It’s been almost seven years since Republic Act No. 10173, also known as the Data Privacy Act of 2012 (DPA), was passed into law, and nearly three years since its Implementing Rules and Regulations (IRR) were issued by the National Privacy Commission (NPC). One would think most people would already know by now how to comply with the law and the NPC’s administrative issuances. It seems that’s not the case just yet.
I began my own journey in privacy and data protection in 2015, and to this day I still encounter many so-called experts in the field who maintain a flawed appreciation of the law, including its most basic concepts. When shared with others, this often leads to erroneous or at least ineffective compliance efforts, wasting precious manpower and company resources along the way.
Here are some of the mistakes I frequently come across in my work:
On personal information (PI), sensitive personal information (SPI), privileged information, and personal data. These are among the key terms that need to be fully understood before embarking on any compliance journey. I cannot emphasize often enough how these concepts are distinct and cannot be used interchangeably. For one, the law provides a different criteria for the lawful processing of PI, on the one hand, and SPI and privileged information, on the other. In most crimes defined by the DPA, the imposable penalties are also heavier if SPI are involved. Personal data, on the other hand, is a term introduced in the IRR. It does not only refer to personal information, but also includes the two others. One must also avoid using foreign terms like “personally identifiable information” (PII) in the local context because there is no such thing as a PII in the DPA. It only causes confusion and makes compliance work more difficult.
On personal information controller (PIC), personal information processor (PIP), and service provider (SP). Some people and organizations are still confused as regards the true meaning of these terms. This is not only unfortunate, but also risky. If a person or organization is unaware of its role in a data processing activity, it may not appreciate and fulfill the obligations attached to such role. A couple of things that could help sort things out are, as follows: (a) If an organization controls the processing of personal data, it is a PIC. This usually means the entire organization is the PIC—not just one unit, department, or employee thereof. There may be rare instances, though, wherein a particular unit or individual may be considered a separate and distinct PIC (e.g., when an employee decides to process personal data in a manner not required by or part of his or her work; (b) If a person or organization processes personal data as instructed or ordered by another person or organization, it is a PIP. It usually operates under an outsourcing or subcontracting agreement, although this is not a prerequisite; (c) If a particular service or function is outsourced to a person or organization, and the processing of personal data is merely incidental to the primary engagement, then the subcontractor may be considered as an ordinary service provider. One should remember that these concepts are not mutually exclusive. An organization can assume all three roles simultaneously.

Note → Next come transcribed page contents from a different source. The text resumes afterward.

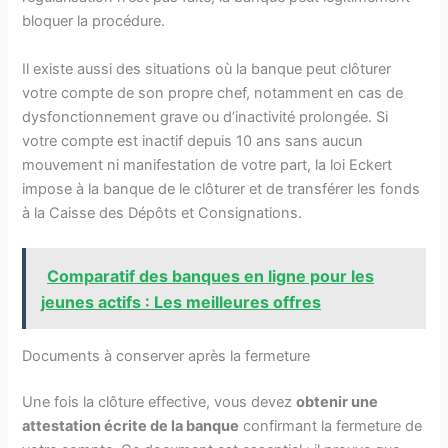
bloquer la procédure.
Il existe aussi des situations où la banque peut clôturer
votre compte de son propre chef, notamment en cas de
dysfonctionnement grave ou d’inactivité prolongée. Si
votre compte est inactif depuis 10 ans sans aucun
mouvement ni manifestation de votre part, la loi Eckert
impose à la banque de le clôturer et de transférer les fonds
à la Caisse des Dépôts et Consignations.
Comparatif des banques en ligne pour les
jeunes actifs : Les meilleures offres
Documents à conserver après la fermeture
Une fois la clôture effective, vous devez
obtenir une
attestation écrite de la banque
confirmant la fermeture de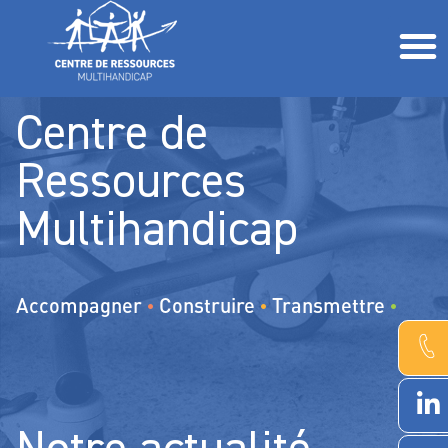
L’accompagnement de la personne polyhandicapée Comment fait-on ?
Parents, proches, professionnels, étudiants, associations Comment vous aider ?
Centre de
Ressources
Multihandicap
Accompagner
Construire
Transmettre
•
•
•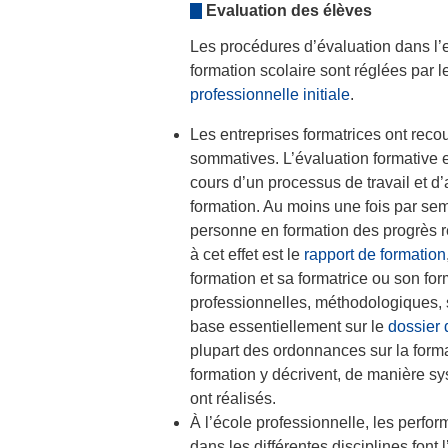
Evaluation des élèves
Les procédures d’évaluation dans l’en
formation scolaire sont réglées par l
professionnelle initiale
.
Les entreprises formatrices ont reco
sommatives. L’évaluation formative es
cours d’un processus de travail et d
formation. Au moins une fois par seme
personne en formation des progrès ré
à cet effet est le
rapport de formation
formation et sa formatrice ou son fo
professionnelles, méthodologiques, s
base essentiellement sur le
dossier 
plupart des ordonnances sur la forma
formation y décrivent, de manière sy
ont réalisés.
À l’école professionnelle, les perfo
dans les différentes disciplines font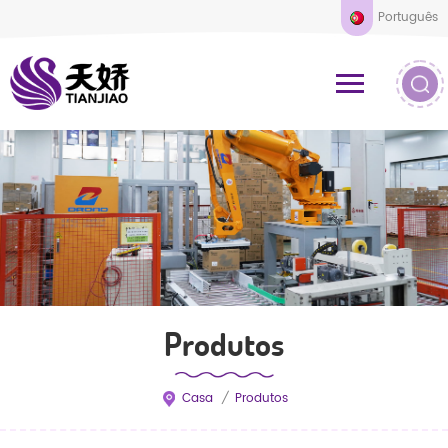
Português
Produtos
Casa
/
Produtos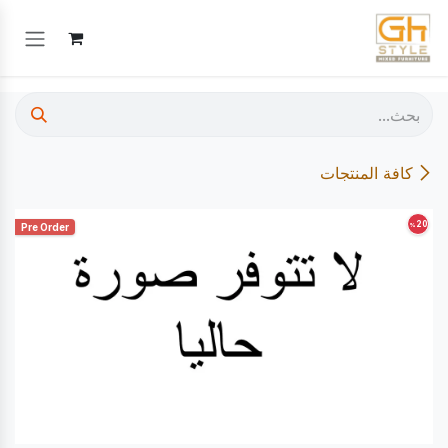
خطي للذهاب إلى المحتوى
كافة المنتجات
20
%
Pre Order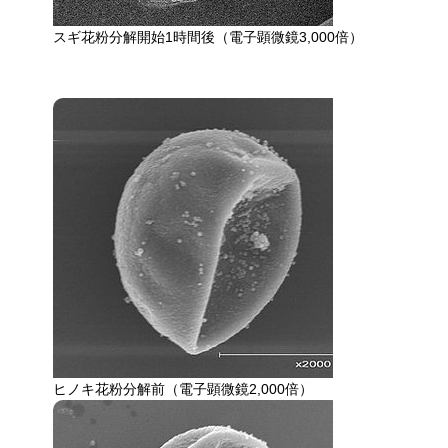
スギ花粉分解開始1時間後（電子顕微鏡3,000倍）​
ヒノキ花粉分解前（電子顕微鏡2,000倍）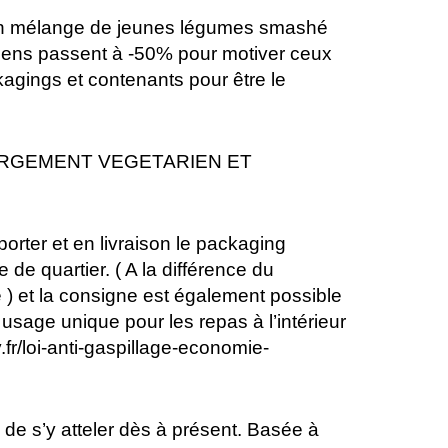
 un mélange de jeunes légumes smashé
riens passent à -50% pour motiver ceux
agings et contenants pour être le
LARGEMENT VEGETARIEN ET
orter et en livraison le packaging
e quartier. ( A la différence du
e ) et la consigne est également possible
 usage unique pour les repas à l’intérieur
fr/loi-anti-gaspillage-economie-
e s’y atteler dès à présent. Basée à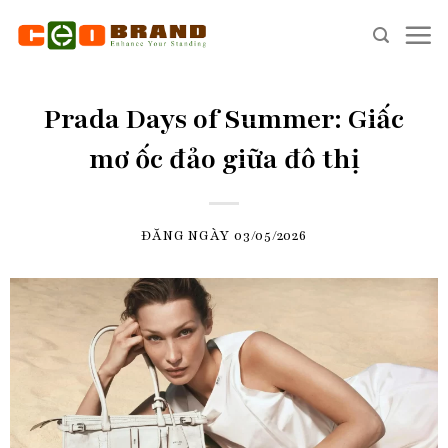
Skip
to
content
Prada Days of Summer: Giấc
mơ ốc đảo giữa đô thị
ĐĂNG NGÀY
03/05/2026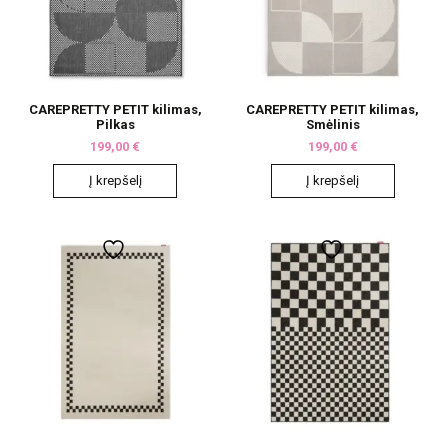
CAREPRETTY PETIT kilimas,
CAREPRETTY PETIT kilimas,
Pilkas
Smėlinis
199,00
€
199,00
€
Į krepšelį
Į krepšelį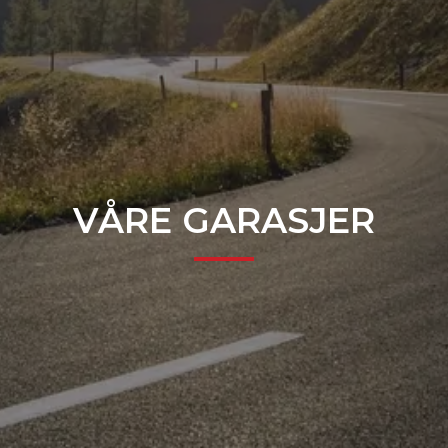
VÅRE GARASJER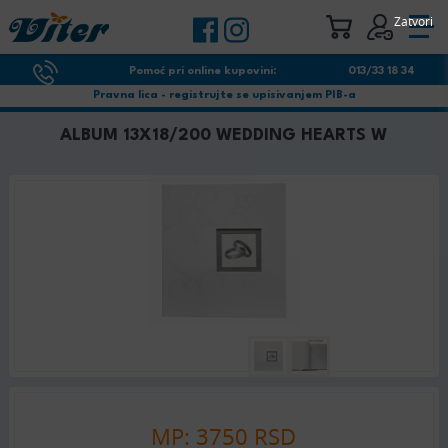
Zatvori
Pomoć pri online kupovini:
013/33 18 34
Pravna lica - registrujte se upisivanjem PIB-a
ALBUM 13X18/200 WEDDING HEARTS W
MP: 3750 RSD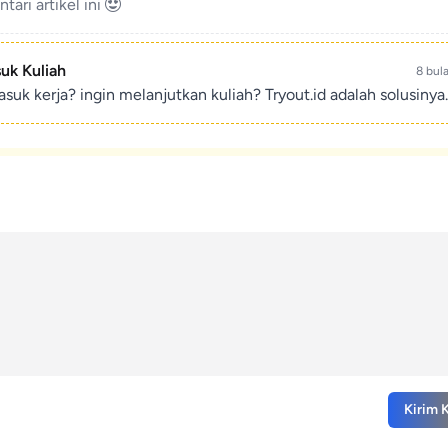
ari artikel ini
suk Kuliah
8 bul
suk kerja? ingin melanjutkan kuliah? Tryout.id adalah solusinya.
Kirim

On privacy notices and consent forms. A privacy notice describes an organization’s general approach or policy on data privacy. It informs the reader what personal data it collects, what it does with these data, and how, as an organization, it can be reached when there are related queries or complaints. A consent form, on the other hand, is mainly a tool which purpose is to establish a legal basis for processing personal data (i.e., consent). Sure, it will often feature the same information being relayed by a privacy notice. This does not mean, though, that they should be treated as one and the same. For a quick and easy reference on this topic, check the two sets of criteria for the lawful processing of personal data. A proper consent form is necessary if consent is to be the basis for data processing. For the rest of the legal bases, a privacy notice is enough. In some rare instances, both documents may be dispensed with.
On the responsibility of a DPO. What was initially a joke meant to liven up data privacy discussions has now become a common source of misunderstanding. For the record, there is nothing in the law that says the DPO will always be the one serving prison time and paying a fine should an organization fail to comply with the DPA. Neither is it accurate to say that the DPO will always be the one directly implementing DPA compliance activities in a given organization. The DPO’s responsibility is to develop policies, programs, and activities that facilitates compliance. At the end of the day, however, his or her role is advisory in nature. The decision-making remains with management, just as the actual implementation of policies and protocols remains a prerogative of the different units and offices of an institution.
Compliance with a law like the DPA is challenging, given the novelty of the concepts and principles it introduces. It’s unfortunate that the effort is being made more difficult by professionals—in government, even—claiming expertise on the subject, but are clearly just figuring things out just like the rest of us.
To end on a more optimistic tone, the fact that more people are taking interest in data protection shows a promising future for the field. It’ll just take some time before enough competent individuals are around to set things straight and keep everyone traveling along the correct path in what is expected to be a long but fulfilling compliance journey.
This article first appeared on GMA News Online on March 11, 2019 01:05 pm.